Ancestors of Hobbits

 

Based on what is said in "Of Dwarves and Men", in The Peoples of Middle-earth.

By the same author
 

The Men who after the first rising of Sun were found by Avari Elves became their friends. But soon Morgoth's power came back to those regions, easternmost of Middle-earth, and made war to those who did not obey, so many Men and Elves fled to the West.

The noblest and most remarkable of those Men were the three tribes of the Edain who came to Beleriand and were allied to the Noldor in the War of the Jewels. But though those three houses grew and gave many heroes and originated, at last, the great people of the Dúnedain, they were but the vanguard of large movements to the West. Even there were some who, leaded by Bereg, came back from Beleriand, and rejoining their kin East of the Blue Mountains, became the Eriadorans.

Because of the contiguity of Eriador to Beleriand, almost all of those who had marched there had crossed the Blue Mountains, because the longed country was near, and the Eriadorans were few in comparison to the Gwathuirim (the primitive Dunlendings) and their kin, the ancestors of the Hillmen, who lived to the north.

That's why the majority of the Edainic Men were those who had stopped their journey in Rhovanion. In the First Age, the Sea of Helcar limited at the East those lands, and the biggest extension was still covered by the Great Greenwood, where lived the Silvan Elves, mixture of Nandor and the newcoming Avari.

So the Men of Rhovanion (the Northmen) dwelt the borders of the Wood, and the Anduin vale north of the Nandorin dominion of Celebrant (future Lórien), and the plains between the Wood and the Sea; when Helcar disappeared at the end of the Age, its remnant the Sea of Rhûn kept being the eastern limit of the Northmen because some Easterling penetrated rapidly the new plain.

The Men of Rhovanion, until then companions of Elves, found new allies at the beginning of the Second Age. Because from the destruction of Angband many of Morgoth's servants fled to the East and the South, and coming down the mountains they invaded Eriador and Rhovanion disturbing their inhabitants, were they Dwarves, Elves or Men.

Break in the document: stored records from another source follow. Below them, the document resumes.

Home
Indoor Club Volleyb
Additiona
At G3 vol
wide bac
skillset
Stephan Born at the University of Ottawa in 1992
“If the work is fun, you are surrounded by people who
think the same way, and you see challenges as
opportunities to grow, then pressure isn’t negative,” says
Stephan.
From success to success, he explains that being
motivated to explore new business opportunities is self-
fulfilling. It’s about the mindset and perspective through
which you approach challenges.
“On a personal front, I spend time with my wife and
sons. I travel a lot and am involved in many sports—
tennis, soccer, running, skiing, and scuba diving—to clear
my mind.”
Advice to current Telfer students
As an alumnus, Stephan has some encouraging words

Dwarves of different houses had their homes in many excavations in the Misty Mountains, and their fierce defence was overwhelmed by the only advantage that Orcs had at every time: their great number. The Orcs occupied the dwarvish homes in northern Hithaeglir, being the main of them Mount Gundabad.

Then Dwarves made an alliance with Men of both sides of the Mountains: Men were helped to build stone houses and defences; while they provided mounted archers (they had got horses from the Noldor in the First Age), who in many occasions dispersed great Orc groups before they could make their raids. The combined strength of Men and Dwarves in the North was as important as to drive back the servants of Morgoth from their recent conquests and confine them in the tundra of Forodwaith.

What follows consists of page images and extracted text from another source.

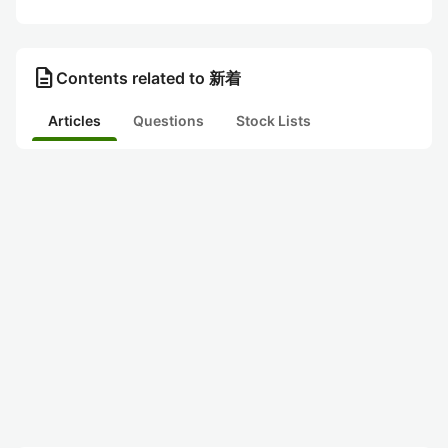
description
Contents related to 新着
Articles
Questions
Stock Lists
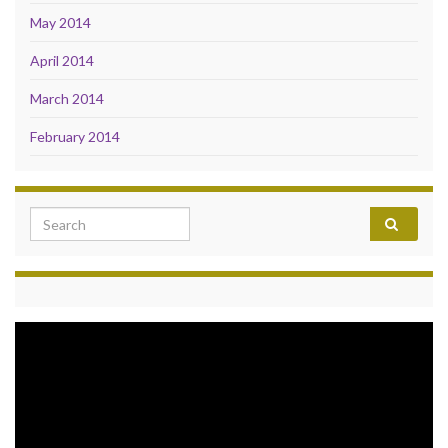
May 2014
April 2014
March 2014
February 2014
Search for:
Video
Player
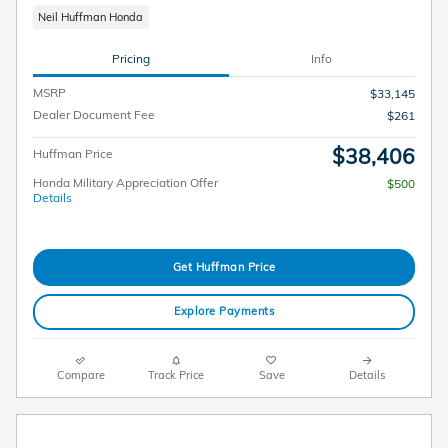
Neil Huffman Honda
Pricing
Info
MSRP
$33,145
Dealer Document Fee
$261
$38,406
Huffman Price
Honda Military Appreciation Offer
$500
Details
Get Huffman Price
Explore Payments
Compare
Track Price
Save
Details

As the Gwathuirim of Enedwaith and Gondor, Men and Elves of Rhovanion lived their best time in the first half of the II millennium of the Second Age. For Sauron was already among the Noldor, and when he failed to subtly take control over them, he went forth to the conquest of the western lands.

If Eregion was ravaged and Lindon besieged, being both kingdoms of the powerful Noldor, destruction and death to the East were terrible, due to the advance and retreat of Sauron's armies. Of all Rhovanion only the inner parts of the Greenwood escaped the ruin.

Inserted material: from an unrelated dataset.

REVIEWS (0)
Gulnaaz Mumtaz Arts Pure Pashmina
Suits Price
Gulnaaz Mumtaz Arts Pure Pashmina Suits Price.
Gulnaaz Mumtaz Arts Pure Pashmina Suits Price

The losses of Elves were terrible, but even more among Men, who lived in more open and unprotected lands. The Eriadorans, protected by Gil-galad and later by Númenóreans, did not suffer too much, but their relationships with their kin of Rhovanion ended.

Here, those who survived the annihilation, which was utter in the midst and south of the land, remained isolated and impoverished in some small peripheral communities: west of the Sea of Rhûn, or in the ravaged borders of the Wood, or in the southern slopes of the Grey Mountains.

Because of the special rage that the vengeful invaders called by Sauron from Forodwaith used with Dwarves and the Men who lived near them, only one diminished human community lasted between the Anduin and the Misty Mountains: those of small stature who remained isolated and were not mentioned in chronicles until several millennia passed.